Was ein Augsburger Pfarrer zum Missbrauch in der Kirche sagt

    • |
    Die katholischen Bischöfe beschäftigen sich bei ihrer in Fulda beginnenden Herbst-Vollversammlung vor allem mit den Lehren aus dem Missbrauchsskandal.
    Die katholischen Bischöfe beschäftigen sich bei ihrer in Fulda beginnenden Herbst-Vollversammlung vor allem mit den Lehren aus dem Missbrauchsskandal. Foto: Uwe Zucchi, dpa (Symbol)

    Vergangene Woche sind die Ergebnisse der Studie zu Kindesmissbrauch in der katholischen Kirche in Deutschland veröffentlicht worden. Was ging in Ihnen vor, als Sie von den Ergebnissen erfuhren?

    Gerhard Groll: Katastrophe. Eigentlich nicht denkbar, dass es sein kann. Was manche anderen Menschen antun, ist ein Fass ohne Boden. Man ist geschockt.

    Sehen Sie die Vorkommnisse als Krise der Kirche?

    Groll: Ja.

    Weltweit?

    Groll: Wahrscheinlich ja. Das wird uns in den nächsten Jahren noch beschäftigen. Es ist zu befürchten, dass es – wenn es in Deutschland Missbrauchs-Fälle gab, in Irland und Amerika – im Lauf der nächsten Jahre überall ähnlich werden wird. Das wird uns noch weiter um die Ohren fliegen.

    Was erwarten Sie jetzt von der Kirche?

    Groll: Ich erwarte von meiner Kirche, vieles radikal zu hinterfragen und alles zu tun, dass es nicht mehr passiert. Es geht darum, Situationen in der Kirche zu erkennen, die einen Missbrauch begünstigen. Das muss man alles radikal prüfen und hinterfragen.

    Was genau?

    Groll: Gibt es Strukturen, die den Missbrauch begünstigen? Liegt es am Amt? Am Amtsverständnis? Wir müssen alles Machtstrukturelle infrage stellen. Das bedeutet nicht, dass alles zwingend falsch sein muss. Aber man muss schauen, ob es etwas gibt, das Missbrauch erleichtert.

    Sind Veränderungen also unumgänglich?

    Groll: Ja, aber es wird nicht genügen, zu sagen, wir entschuldigen uns bei den Opfern, versuchen aufzudecken und wir zahlen Entschädigungen. Wir machen mehr Prävention. Täter werden bestraft. Das ist alles wichtig, aber wenn eine Struktur den Missbrauch eher fördert, dann müssen Strukturen geändert werden, ob es einem historisch passt oder nicht. Das erwarte ich.

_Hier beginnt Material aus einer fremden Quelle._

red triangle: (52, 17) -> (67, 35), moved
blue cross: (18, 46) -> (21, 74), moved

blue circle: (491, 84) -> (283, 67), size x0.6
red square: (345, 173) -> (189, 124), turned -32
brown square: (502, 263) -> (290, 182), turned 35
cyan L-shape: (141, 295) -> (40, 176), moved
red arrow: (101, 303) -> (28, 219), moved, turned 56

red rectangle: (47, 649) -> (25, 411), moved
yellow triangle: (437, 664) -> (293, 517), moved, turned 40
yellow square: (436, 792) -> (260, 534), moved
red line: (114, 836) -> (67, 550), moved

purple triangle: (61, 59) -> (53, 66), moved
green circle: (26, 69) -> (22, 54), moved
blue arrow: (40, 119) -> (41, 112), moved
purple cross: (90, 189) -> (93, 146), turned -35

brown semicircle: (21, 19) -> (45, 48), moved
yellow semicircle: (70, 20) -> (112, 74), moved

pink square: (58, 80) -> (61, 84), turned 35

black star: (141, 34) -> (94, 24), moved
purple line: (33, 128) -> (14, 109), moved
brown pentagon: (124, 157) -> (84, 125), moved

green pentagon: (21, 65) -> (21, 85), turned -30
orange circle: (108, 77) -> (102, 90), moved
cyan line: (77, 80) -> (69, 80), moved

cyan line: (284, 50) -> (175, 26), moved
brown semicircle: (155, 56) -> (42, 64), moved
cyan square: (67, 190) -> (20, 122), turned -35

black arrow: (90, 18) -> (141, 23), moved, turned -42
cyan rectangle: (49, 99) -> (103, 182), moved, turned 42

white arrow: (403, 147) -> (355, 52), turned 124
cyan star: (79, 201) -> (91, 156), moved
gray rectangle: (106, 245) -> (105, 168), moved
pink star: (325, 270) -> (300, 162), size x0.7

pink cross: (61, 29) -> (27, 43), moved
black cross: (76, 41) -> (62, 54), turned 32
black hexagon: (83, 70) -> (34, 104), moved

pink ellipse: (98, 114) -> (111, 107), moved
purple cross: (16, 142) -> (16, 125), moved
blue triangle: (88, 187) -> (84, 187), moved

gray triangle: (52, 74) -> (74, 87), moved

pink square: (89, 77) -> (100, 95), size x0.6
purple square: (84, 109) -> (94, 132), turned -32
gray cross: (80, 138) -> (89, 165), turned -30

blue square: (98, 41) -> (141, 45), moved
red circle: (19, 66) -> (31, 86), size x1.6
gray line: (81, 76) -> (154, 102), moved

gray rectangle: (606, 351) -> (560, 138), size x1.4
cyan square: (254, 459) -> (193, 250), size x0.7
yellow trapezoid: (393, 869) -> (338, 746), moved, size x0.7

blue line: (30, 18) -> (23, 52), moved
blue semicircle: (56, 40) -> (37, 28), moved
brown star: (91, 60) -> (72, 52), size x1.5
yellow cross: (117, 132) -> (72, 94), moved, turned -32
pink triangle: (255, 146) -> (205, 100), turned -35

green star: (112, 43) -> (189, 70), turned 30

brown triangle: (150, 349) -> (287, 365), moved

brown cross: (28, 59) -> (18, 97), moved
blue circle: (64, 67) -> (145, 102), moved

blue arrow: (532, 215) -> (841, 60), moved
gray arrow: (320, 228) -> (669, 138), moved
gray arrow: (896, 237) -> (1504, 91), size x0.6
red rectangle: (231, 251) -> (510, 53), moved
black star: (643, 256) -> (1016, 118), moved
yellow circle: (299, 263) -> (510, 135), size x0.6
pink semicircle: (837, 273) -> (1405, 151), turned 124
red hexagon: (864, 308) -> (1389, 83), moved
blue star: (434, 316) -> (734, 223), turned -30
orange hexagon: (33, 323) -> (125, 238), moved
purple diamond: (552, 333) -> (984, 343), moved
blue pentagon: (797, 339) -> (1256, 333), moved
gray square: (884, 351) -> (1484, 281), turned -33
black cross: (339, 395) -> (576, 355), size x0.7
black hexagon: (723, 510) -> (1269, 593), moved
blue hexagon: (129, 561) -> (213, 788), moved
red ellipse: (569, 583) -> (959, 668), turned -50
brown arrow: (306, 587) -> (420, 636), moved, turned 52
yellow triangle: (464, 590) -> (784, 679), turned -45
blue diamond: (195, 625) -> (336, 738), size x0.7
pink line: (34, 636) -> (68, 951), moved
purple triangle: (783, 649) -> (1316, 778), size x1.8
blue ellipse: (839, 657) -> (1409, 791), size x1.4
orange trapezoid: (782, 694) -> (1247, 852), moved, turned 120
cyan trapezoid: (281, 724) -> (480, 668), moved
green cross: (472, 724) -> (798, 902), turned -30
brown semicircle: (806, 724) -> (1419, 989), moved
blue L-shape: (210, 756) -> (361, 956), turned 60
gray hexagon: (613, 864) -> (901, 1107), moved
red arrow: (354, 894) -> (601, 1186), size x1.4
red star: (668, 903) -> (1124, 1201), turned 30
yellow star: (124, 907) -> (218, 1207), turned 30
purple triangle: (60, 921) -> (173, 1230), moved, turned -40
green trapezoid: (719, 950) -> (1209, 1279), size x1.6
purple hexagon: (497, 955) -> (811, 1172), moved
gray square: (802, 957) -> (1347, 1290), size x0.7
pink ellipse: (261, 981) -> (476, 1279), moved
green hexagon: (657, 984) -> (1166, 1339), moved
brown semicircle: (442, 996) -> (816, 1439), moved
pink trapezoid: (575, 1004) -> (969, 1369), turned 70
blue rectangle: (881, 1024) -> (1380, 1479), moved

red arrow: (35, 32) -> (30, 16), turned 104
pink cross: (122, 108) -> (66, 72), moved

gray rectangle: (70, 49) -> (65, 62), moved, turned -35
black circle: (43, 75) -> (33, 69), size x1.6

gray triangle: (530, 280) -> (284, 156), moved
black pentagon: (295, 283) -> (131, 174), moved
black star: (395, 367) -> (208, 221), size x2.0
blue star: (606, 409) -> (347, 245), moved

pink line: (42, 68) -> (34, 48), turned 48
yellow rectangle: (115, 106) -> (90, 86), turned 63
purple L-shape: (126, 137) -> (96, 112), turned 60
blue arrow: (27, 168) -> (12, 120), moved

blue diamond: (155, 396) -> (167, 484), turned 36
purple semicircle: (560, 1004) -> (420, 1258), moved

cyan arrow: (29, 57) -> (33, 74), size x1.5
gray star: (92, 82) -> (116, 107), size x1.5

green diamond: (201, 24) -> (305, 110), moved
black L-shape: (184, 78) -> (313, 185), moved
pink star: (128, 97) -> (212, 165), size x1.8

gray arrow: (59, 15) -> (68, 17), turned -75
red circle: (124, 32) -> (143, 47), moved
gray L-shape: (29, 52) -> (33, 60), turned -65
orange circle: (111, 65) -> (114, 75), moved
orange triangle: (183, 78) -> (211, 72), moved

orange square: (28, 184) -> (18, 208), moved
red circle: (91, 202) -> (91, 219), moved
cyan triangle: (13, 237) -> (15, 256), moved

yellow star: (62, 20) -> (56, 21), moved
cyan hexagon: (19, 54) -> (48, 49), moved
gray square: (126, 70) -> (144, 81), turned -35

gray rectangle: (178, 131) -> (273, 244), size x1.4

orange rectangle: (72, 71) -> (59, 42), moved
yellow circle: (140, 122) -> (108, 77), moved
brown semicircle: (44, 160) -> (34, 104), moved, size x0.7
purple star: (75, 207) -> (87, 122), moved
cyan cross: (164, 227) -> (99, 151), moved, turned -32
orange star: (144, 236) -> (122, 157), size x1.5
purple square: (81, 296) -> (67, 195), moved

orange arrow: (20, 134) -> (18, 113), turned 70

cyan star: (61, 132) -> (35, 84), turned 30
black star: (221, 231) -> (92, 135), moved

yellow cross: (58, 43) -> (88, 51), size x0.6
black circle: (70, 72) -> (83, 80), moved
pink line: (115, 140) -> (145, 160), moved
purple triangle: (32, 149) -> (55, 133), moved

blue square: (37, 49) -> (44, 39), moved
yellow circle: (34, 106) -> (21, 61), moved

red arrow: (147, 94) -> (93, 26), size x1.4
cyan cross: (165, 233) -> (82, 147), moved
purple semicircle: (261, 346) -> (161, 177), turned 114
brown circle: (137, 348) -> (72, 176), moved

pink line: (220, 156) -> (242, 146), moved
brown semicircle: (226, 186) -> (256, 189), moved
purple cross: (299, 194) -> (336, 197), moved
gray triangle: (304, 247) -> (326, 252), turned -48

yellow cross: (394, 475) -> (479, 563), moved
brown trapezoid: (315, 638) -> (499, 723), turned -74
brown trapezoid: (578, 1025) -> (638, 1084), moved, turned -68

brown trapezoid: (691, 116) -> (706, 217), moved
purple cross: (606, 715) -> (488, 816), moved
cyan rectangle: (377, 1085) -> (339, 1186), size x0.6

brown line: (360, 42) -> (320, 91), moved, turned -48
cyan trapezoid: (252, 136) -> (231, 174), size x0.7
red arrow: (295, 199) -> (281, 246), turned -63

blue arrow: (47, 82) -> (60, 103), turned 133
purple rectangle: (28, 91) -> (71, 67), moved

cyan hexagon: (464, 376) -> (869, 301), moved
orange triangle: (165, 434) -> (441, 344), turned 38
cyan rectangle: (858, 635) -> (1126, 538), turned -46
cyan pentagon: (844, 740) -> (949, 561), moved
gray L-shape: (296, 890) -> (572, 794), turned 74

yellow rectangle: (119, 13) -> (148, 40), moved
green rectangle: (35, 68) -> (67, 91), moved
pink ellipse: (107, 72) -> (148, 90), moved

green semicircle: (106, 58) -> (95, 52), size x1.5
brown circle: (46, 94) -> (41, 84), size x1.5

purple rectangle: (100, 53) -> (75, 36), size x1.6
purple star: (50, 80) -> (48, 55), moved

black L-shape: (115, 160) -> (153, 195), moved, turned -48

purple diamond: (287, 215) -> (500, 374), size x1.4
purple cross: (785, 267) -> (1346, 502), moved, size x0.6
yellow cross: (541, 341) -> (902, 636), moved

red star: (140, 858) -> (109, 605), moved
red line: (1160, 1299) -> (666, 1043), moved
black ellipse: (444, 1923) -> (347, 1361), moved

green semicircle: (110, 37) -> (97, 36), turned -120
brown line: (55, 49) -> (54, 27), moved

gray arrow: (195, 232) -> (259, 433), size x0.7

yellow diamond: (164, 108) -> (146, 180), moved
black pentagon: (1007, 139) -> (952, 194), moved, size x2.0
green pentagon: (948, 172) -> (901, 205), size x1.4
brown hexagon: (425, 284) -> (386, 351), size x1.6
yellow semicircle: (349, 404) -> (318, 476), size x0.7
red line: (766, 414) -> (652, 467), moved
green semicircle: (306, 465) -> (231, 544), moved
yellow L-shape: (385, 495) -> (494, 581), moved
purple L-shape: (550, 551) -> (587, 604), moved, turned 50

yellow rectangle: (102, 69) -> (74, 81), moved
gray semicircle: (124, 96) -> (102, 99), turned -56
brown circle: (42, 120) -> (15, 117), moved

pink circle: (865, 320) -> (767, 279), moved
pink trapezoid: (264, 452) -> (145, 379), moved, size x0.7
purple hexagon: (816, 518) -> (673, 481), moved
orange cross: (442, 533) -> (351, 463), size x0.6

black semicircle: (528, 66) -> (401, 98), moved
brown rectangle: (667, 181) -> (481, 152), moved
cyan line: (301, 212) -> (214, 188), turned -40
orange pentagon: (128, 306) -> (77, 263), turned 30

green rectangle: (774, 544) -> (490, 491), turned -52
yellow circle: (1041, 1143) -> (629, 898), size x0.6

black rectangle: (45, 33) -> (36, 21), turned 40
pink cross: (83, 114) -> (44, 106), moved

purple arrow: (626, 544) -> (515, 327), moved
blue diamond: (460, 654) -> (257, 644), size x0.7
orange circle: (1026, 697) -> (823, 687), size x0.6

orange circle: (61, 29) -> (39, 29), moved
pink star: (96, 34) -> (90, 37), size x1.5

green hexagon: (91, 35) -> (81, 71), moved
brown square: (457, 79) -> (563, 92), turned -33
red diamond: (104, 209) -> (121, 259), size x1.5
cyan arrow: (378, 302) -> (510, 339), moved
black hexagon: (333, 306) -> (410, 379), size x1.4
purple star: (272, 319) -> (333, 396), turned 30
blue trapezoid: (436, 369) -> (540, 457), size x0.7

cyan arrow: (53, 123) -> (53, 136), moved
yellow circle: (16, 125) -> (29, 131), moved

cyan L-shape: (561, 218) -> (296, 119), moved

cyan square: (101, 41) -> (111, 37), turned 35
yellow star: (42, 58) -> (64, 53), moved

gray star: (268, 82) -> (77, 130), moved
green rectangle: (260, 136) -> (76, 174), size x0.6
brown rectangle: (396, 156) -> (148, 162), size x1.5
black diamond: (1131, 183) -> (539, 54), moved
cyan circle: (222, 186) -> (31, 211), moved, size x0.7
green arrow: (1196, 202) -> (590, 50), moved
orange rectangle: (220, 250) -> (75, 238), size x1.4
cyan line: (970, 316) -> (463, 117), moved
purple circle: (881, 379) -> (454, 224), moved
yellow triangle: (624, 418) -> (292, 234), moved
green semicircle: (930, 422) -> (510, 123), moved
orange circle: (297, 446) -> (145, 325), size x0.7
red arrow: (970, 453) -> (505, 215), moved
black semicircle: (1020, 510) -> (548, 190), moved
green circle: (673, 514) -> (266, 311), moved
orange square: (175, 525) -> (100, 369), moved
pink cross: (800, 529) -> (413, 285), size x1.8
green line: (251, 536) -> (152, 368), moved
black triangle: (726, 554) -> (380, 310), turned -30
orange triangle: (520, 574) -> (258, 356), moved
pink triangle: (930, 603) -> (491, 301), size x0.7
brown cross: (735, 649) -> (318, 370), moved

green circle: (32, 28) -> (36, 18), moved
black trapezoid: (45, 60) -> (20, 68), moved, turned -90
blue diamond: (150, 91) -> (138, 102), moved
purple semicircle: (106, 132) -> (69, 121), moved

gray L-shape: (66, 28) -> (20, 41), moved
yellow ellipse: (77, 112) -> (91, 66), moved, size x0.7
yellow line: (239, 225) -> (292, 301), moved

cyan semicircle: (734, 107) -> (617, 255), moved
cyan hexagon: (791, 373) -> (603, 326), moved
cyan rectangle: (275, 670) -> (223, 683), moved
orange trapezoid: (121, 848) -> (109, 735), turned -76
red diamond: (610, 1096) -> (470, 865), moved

    Muss die Kirche also auch an Strukturen mit langer Tradition wie der Abwesenheit von Frauen in höheren Diensten rütteln? Meinen Sie, auch Frauen können in Zukunft Priesterinnen werden?

    Groll: Bis vor ein paar Jahren hätte ich da noch Nein gesagt. Mittlerweile kann ich mir das persönlich schon vorstellen.

    Warum hätten Sie Nein gesagt?

    Groll: Papst Johannes Paul II. hat ziemlich dogmatisch festgelegt, dass die Weihe nur an Männer geht.

    Und was ist mit dem Zölibat?

    Groll: Da ist es anders. Das war immer eher eine verwaltungstechnische Angelegenheit. Das ist theologisch unproblematisch, im Grunde ein Verwaltungsakt. Den muss man zwar theologisch erläutern, aber insgesamt ist der Zölibat eine „harmlose“ Geschichte. Ordinierte Frauen in der Kirche als Diakon, Priester oder Bischof – das ist ein neuer Gedanke, den es in der 2000-jährigen Geschichte so nicht gegeben hat. Es ist also eine größere Hürde. Zu meiner Lebzeit werde ich das wahrscheinlich nicht mehr erleben. Aber mittlerweile denke ich mir, der Geist weht, wo er will.

    Das ist aber eine sehr progressive Haltung.

    Groll: Ich glaube nicht, dass das etwas mit progressiv oder konservativ zu tun hat. Da geht’s ums Wesentliche. Missbrauch ist menschlich schon unsäglich, und christlich ist es schon 100 Mal unsäglicher.

    Sehen Sie noch andere Probleme, die in dieser Studie zutage getreten sind?

    Groll: Ein eigenes Problem ist sicher, dass man es vertuscht hat. Und das ist etwas, was sich die obereren Strukturen zuschreiben müssen. Und ich möchte nicht mein Leben lang meinen Kopf hinhalten für Leute, die das Deckmäntelchen der Kirche missbraucht haben – als Täter oder Vertuscher.

    Wie sind die Reaktionen der Gemeinde?

    Groll: Es herrschen Schock und Ratlosigkeit.

    Wie kann man Menschen das Vertrauen zurückgeben?

    Groll: Durch den direkten Kontakt. Ich hoffe, dass ich Leuten, die mich kennen, ein gutes Gefühl von mir als Mensch und als Priester geben kann. Das Problem ist, dass wir so wenige Priester sind – das wird schwierig und mühsam. Aber Vertrauen gewinnt man, wenn die Leute merken, die Kirche geht unvoreingenommen an die Veränderung von Strukturen, wenn diese tatsächlich Missbrauch begünstigen. Ohne Denkverbote! Ohne Wenn und Aber!